* _Requirement_: A picture-free, exact transcript of the entries below is required.

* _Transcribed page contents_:
== Segment start ==
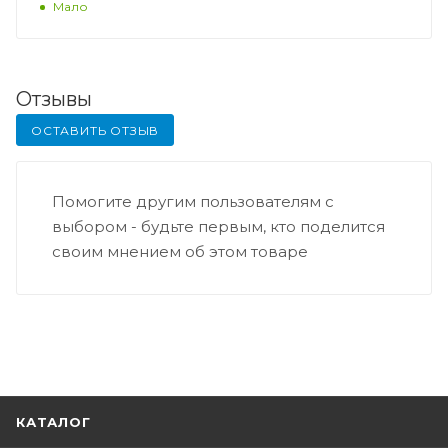
Мало
Отзывы
ОСТАВИТЬ ОТЗЫВ
Помогите другим пользователям с
выбором - будьте первым, кто поделится
своим мнением об этом товаре
КАТАЛОГ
== Segment end ==
* _Answer to this exercise_:
Мало
Отзывы
ОСТАВИТЬ ОТЗЫВ
Помогите другим пользователям с
выбором - будьте первым, кто поделится
своим мнением об этом товаре
КАТАЛОГ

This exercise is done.